Scottish pensioner relives horror of being ravaged by giant French mastiff


Scottish pensioner today relived the horror of being wild by a giant French mastiff identical to the dog that played in the Tom Hanks film Turner and Hooch.

The adult animal demolished the fence of its owner’s garden, ran along a path connecting a row of terraced houses, and rushed at Marion Whyte over her garden gate, a to research understood.

The powerfully built beast sunk its teeth into the 70-year-old woman’s forearm, ripping strips of her flesh and causing two large gashes and multiple puncture wounds.

The injuries left the frail retiree scarred for life.

Dog owner Helen Brown of Livingston, West Lothian, was fined £ 240 and banned from owning or keeping dogs for five years after pleading guilty to letting the Mastiff and another dog get out of hand.

The 42-year-old mother admitted to Livingston Sheriff Court that the animals were not kept on a leash during the incident on September 22, 2019 and that one of them – the French Mastiff – bit Ms Whyte in his serious injury and permanent disfigurement.

Ms Whyte recounted how the two dogs ran along a path from the row of townhouses to Heatherbank, Ladywell, where she was tending a litter of La-Chon puppies, ‘designer dogs’ from a Bichon Frisé crossed with a Lhassa Apso.

As she leaned forward to protect her small dogs in her front garden, she said the female Mastiff rushed over to her and clenched her jaws around her right arm, sinking her teeth deep into her skin and tearing off two strips of its flesh as it ravaged it. .

She said: “I didn’t know their dogs were out, but mine started barking when they came out. I went to see what my dogs were barking and I could see the two dogs knocking over Helen’s almost broken fence.

“They came running into my garden. The one that bit me was a very big adult bitch.

The scar left on Marion’s arm

“I had to be pretty close to the door and as the dog walked past her she grabbed my arm. It was funny because I didn’t realize I had been bitten even though I was sort of in shock.

“When I realized I had been bitten, I called my niece Samantha, 30, and she came out and took me into the house. My son Ian, who is 40, picked up one of the puppy floor mats and wrapped it around my arm.

“There wasn’t a lot of blood, it was just a gaping wound. I said to my husband ‘You have to take me to the hospital!’ Her car was parked in front of Helen and she was in her backyard.

“I said, ‘Your dog just tore my arm off.’ She really didn’t say anything. She didn’t apologize then and she hasn’t apologized since.

She said she was more worried about her six puppies when she was attacked. She explained, “I put them in the front garden to train them at home and normally the children come to play with them.

“It’s also good that there were no children that day.”

Ms Whyte was treated with antibiotics at St John’s Hospital in Livingston and had arm surgery to clean and stitch up the gaping wounds on her forearm.

Shortly after she was released from the hospital, her arm turned red and began to swell because the dog bites got infected and she had to return to the accident and emergency room for further treatment.

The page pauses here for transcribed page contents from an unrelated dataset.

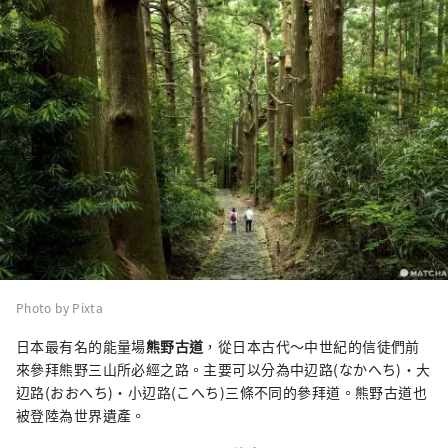
Photo by Pixta
日本最有名的能量場
熊野古道
，從日本古代～中世紀的信徒們前
來參拜熊野三山所必經之路。主要可以分為中辺路(なかへち)・大
辺路(おおへち)・小辺路(こへち)三條不同的參拜道。熊野古道也
被登陸為世界遺產。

She was put on a drip of antibiotics before having a second operation to treat the infection.

She described her arm as “a horrible mess” and said she suffered permanent scarring and nerve damage from the attack.

James Walker, defending Helen Brown, called the incident “very unfortunate” and admitted that Ms Whyte’s injuries were very serious.

He said: “Because my client is a responsible dog owner and recognizes that the dog’s behavior was completely inappropriate, she had the animal in question destroyed.

“This process was very upsetting and particularly distressing for Ms. Brown’s family, knowing that her dog had caused such harm to the Complainant.

“She recognizes that the stress and pressures she has endured have little significance in relation to the complainant’s injuries. The court has restitution and restraining orders.

Sentence Pronunciation Sheriff Douglas Kinloch said that a conviction under section 3 of the Dangerous Dogs Act 1991 was a charge that could result in a custodial sentence.

He said he limited the fine to £ 240 to take account of the accused’s limited income, but made no mention of any compensation order in favor of Ms Whyte.